The management of patients with “dysphagia lusoria” depends on the degree of symptoms and the impact on the ability of the patients to maintain their weight and nutrition [9]. If there is insignificant impact on the nutritional status, in case of mild to moderate symptoms, this condition can be managed conservatively with dietary modification including chewing well and eating slower in smaller bites. Otherwise, medical treatment with proton pump inhibitor, with or without prokinetic drug, has been used to improve symptoms, as in our case. At last, for patients with severe symptoms, which not benefit from medical strategies, surgical repair and reconstruction of the aberrant vessel should be considered [2,9].

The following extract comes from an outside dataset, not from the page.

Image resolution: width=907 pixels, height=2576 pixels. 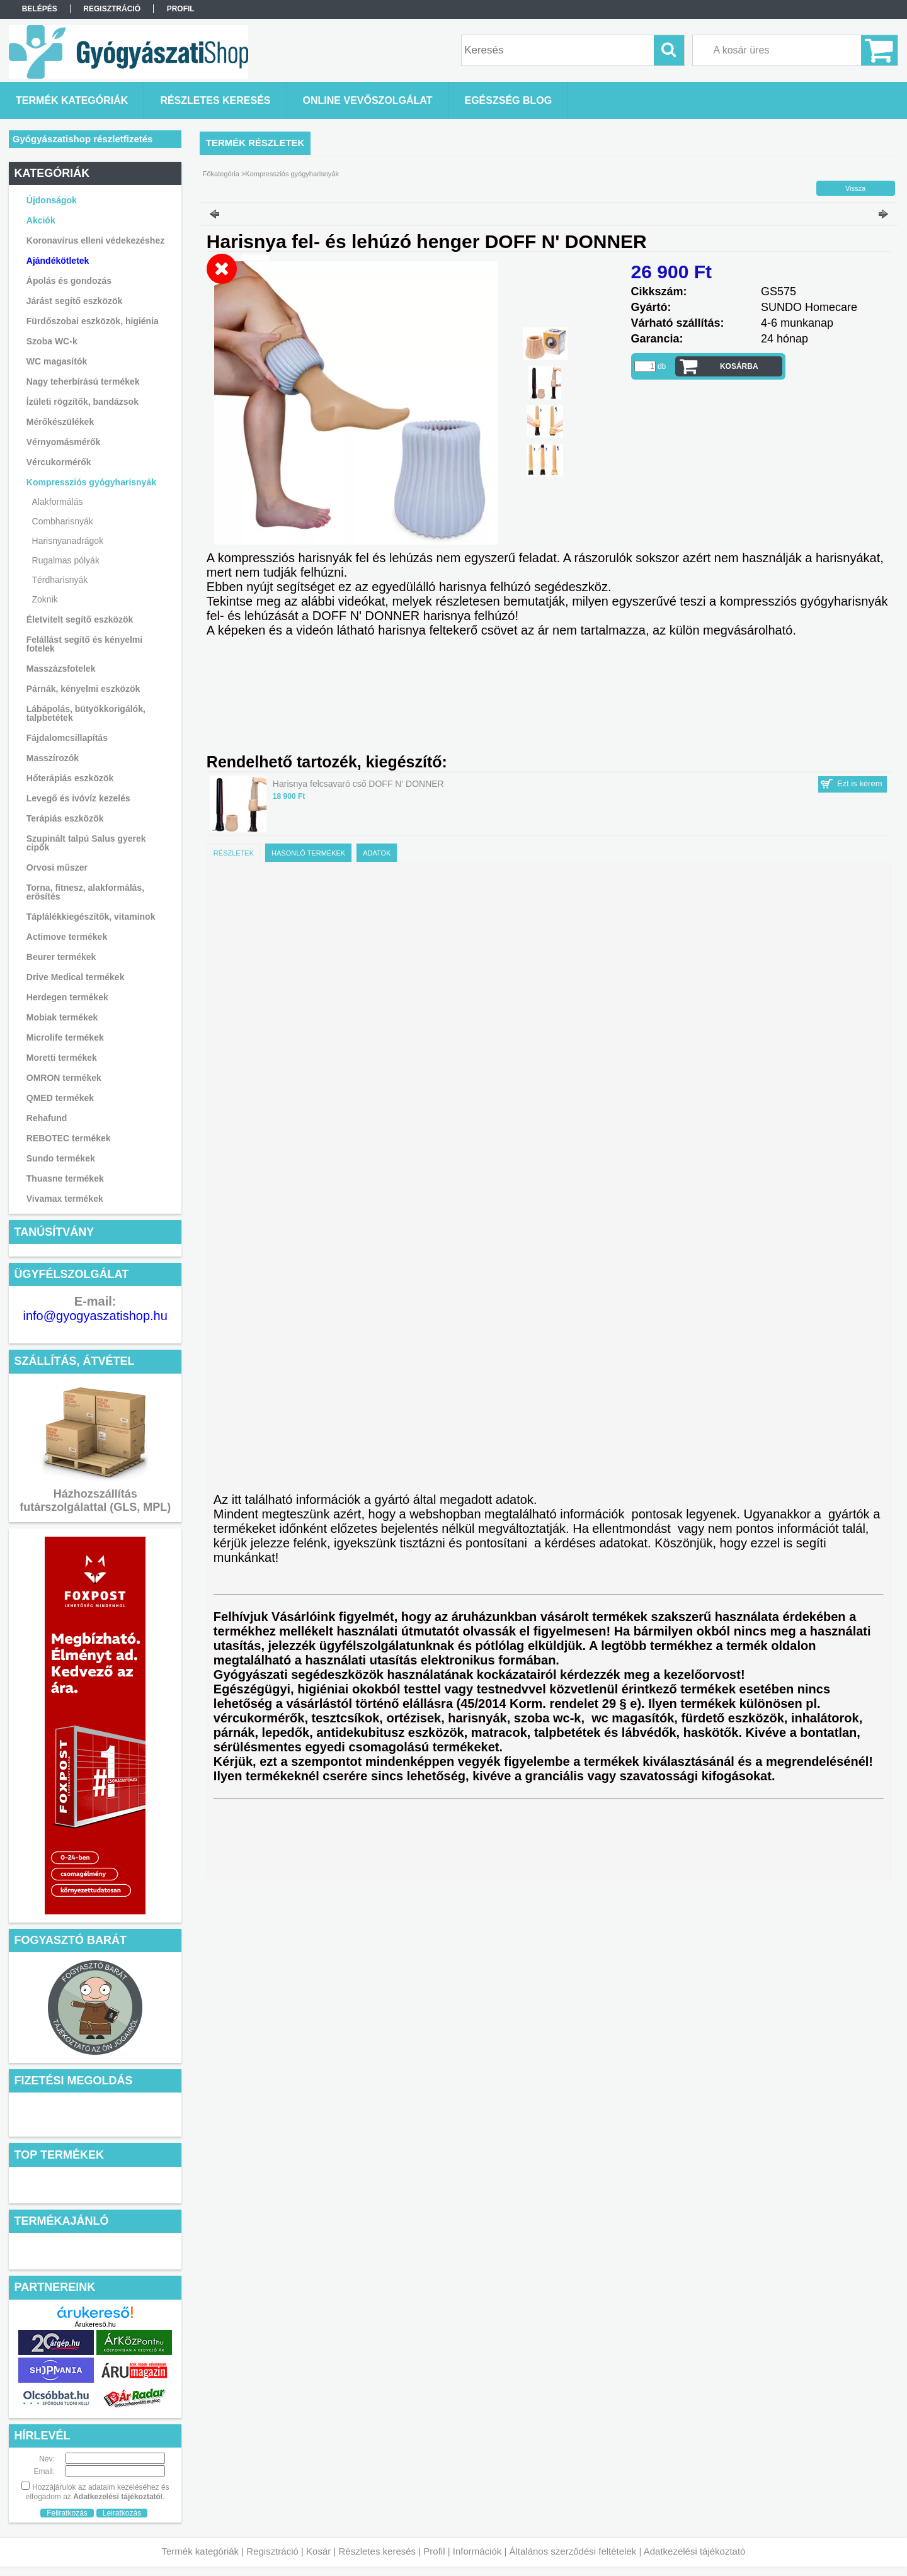 What do you see at coordinates (75, 977) in the screenshot?
I see `Drive Medical termékek` at bounding box center [75, 977].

In conclusion, our case describes a late-onset presentation of “dysphagia lusoria” in an elderly man, which is a rare but important diagnosis and should be considered in cases with prolonged dysphagia. The presence of the ARSA should be taken into consideration to distinguish from other causes of dysphagia. In our case the hypothesis that clinically overt arteria lusoria was due to atherosclerotic wall and vessel stiffness supported by older age of symptomatic patients.
Dynamic oral contrast swallow studies with confirmatory CT or MRI imaging of vascular lesion remain useful diagnostic imaging tools, with subsequent medical or surgical management relating to the severity of symptoms.
The authors declare that no conflict of interest exists with the results and conclusions presented in this paper. Publication ethics have been observed.